Cardiovascular disease (CVD) is the main health and socio-economic problem worldwide, in part due to the progressive aging that the world population is experiencing. Atherosclerosis and heart failure contribute significantly to CVD-related morbimortality in the elderly. These anomalies and the aging process are much accelerated in Hutchinson-Gilford progeria syndrome (HGPS), a rare genetic disorder (prevalence about 1 in 18 million) caused by the expression of progerin, a mutant form of lamin A. The most serious aspect of HGPS is extensive atherosclerosis and cardiac electrophysiological alterations which are associated with early death (average lifespan: 14.6 yr), predominantly from myocardial infarction or stroke. Progerin is also expressed at low level in aged tissues of non-HGPS individuals, suggesting a role in normal aging. Understanding how progerin causes CVD and premature aging may therefore shed light on normal aging.

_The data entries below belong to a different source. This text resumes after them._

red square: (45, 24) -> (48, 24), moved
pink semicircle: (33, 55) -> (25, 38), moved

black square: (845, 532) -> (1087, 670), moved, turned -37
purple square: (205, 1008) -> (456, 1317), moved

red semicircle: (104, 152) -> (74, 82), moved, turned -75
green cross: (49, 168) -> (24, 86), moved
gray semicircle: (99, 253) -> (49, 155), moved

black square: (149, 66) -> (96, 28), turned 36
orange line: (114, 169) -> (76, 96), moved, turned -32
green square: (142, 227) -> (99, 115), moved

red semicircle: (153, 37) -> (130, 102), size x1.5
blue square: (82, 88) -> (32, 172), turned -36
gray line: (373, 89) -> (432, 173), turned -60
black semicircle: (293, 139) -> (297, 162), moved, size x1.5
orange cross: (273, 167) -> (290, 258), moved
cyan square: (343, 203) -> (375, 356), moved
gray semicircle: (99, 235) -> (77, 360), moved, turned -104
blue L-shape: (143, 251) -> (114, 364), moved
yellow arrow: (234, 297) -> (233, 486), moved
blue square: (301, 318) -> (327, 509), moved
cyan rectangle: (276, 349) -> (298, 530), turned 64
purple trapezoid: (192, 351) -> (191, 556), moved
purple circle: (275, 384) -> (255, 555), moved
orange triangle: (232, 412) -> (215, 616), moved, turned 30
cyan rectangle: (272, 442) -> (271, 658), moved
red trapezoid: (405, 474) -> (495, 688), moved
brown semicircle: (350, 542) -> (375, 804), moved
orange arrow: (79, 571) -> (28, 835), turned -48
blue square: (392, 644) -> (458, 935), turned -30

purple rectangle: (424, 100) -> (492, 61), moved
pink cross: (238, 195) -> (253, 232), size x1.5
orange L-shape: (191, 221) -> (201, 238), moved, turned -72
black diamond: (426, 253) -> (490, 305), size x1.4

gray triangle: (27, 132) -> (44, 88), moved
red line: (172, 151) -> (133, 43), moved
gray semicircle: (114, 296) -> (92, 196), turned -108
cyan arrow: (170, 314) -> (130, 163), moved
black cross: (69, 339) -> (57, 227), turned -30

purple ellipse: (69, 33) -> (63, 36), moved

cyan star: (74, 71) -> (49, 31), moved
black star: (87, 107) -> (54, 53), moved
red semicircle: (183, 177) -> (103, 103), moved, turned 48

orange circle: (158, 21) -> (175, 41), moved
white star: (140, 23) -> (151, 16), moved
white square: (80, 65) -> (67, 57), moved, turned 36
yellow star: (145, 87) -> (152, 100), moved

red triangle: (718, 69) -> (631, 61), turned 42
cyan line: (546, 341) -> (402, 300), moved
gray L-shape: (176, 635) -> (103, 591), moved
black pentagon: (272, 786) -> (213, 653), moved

Our research currently focuses on:

  1. Generating and characterizing new preclinical models (mouse and pig) to study the role of A-type lamins and progerin in CVD and aging.
  2. Identifying systemic and tissue-specific factors and investigating the relative contribution of different cell types to the development of HGPS and associated CVD.
  3. Developing and testing in preclinical models new therapies to treat CVD associated to physiological and premature aging.
  4. Investigating the role of leukocyte telomere shortening in atherosclerosis development and its possible interaction with clonal hematopoiesis associated to somatic mutations.